If hospitals are going to borrow money for capital projects or refinance existing debt, they have an obligation to do so wisely, according to a senior healthcare finance executive.
Gerald M. Swiacki, a senior vice president with Lancaster Pollard, a Columbus, Ohio-based finance advisory firm, discussed the options hospitals and other healthcare enterprises have at the Healthcare Financial Management Association's annual national institute in Orlando, Fla. on Tuesday.
Swiacki noted that although differing forecasts about how the healthcare sector will fare financially in the years after the Affordable Care Act is implemented next year have brought "tremendous uncertainty," capital remains accessible. He noted that public debt offerings in healthcare rose to $32.9 billion last year, up from $26.7 billion in 2011. However, he observed that much of that debt has been associated with refinancing rather than existing borrowing.
For those healthcare entities borrowing money, they must act reasonably, Swiacki cautioned.
"Folks, there is a prudent amount of money to borrow," he said. For example, a rural hospital looking to rebuild its facility may want to consider the less expensive option of constructing a health clinic instead.

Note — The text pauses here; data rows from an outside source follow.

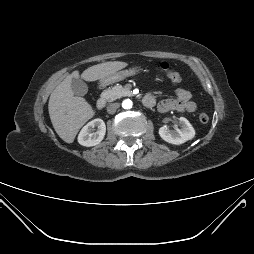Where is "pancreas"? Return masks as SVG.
Wrapping results in <instances>:
<instances>
[{"mask_svg": "<svg viewBox=\"0 0 254 254\" xmlns=\"http://www.w3.org/2000/svg\"><path fill=\"white\" fill-rule=\"evenodd\" d=\"M131 92L128 88L116 85L103 91L101 97L106 99L108 102L114 101L121 98L122 96H130Z\"/></svg>", "mask_w": 254, "mask_h": 254, "instance_id": "1", "label": "pancreas"}]
</instances>
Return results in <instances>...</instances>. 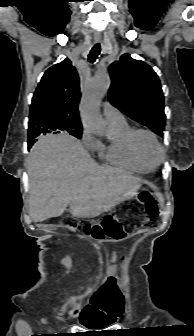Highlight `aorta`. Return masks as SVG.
<instances>
[{
  "mask_svg": "<svg viewBox=\"0 0 194 336\" xmlns=\"http://www.w3.org/2000/svg\"><path fill=\"white\" fill-rule=\"evenodd\" d=\"M109 86L110 79L108 76L100 75L93 78L86 85L80 105L84 128L100 137L110 135L107 123L99 111L100 101L108 91Z\"/></svg>",
  "mask_w": 194,
  "mask_h": 336,
  "instance_id": "1",
  "label": "aorta"
}]
</instances>
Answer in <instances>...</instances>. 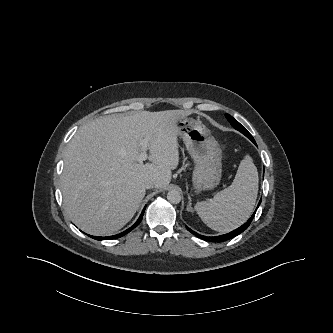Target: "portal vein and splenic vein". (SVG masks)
<instances>
[{"mask_svg": "<svg viewBox=\"0 0 333 333\" xmlns=\"http://www.w3.org/2000/svg\"><path fill=\"white\" fill-rule=\"evenodd\" d=\"M140 145H141V153L138 157V161L142 162L148 158V155H147L148 141L144 139L141 141Z\"/></svg>", "mask_w": 333, "mask_h": 333, "instance_id": "18ae733b", "label": "portal vein and splenic vein"}]
</instances>
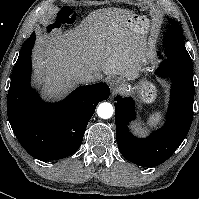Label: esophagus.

Borrowers should strive to create a balance between liquidity, the cost of debt coverage, operating margin and debt to capital.
Swiacki presented several case studies, including a 25-bed critical access hospital that spent $53 million to modernize--as an anchor to a downtown redevelopment plan. Although he suggested that the amount was large for a hospital of that size, it was balanced by its "impressive liquidity" and needed to increase its market share in the region. It eventually issued bond-anticipated notes--a form of short-term financing--for construction, that was eventually refinanced through a USDA Community Facilities loan.
Swiacki also discussed the various financing options, which include tax-exempt bonds, FHA 242 loans, straight bank loans, and even healthcare real estate investment trusts for leasing back owned properties. "Every project has a financing mechanism. It's up to you to do the detective work," on which one is the best fit, he said.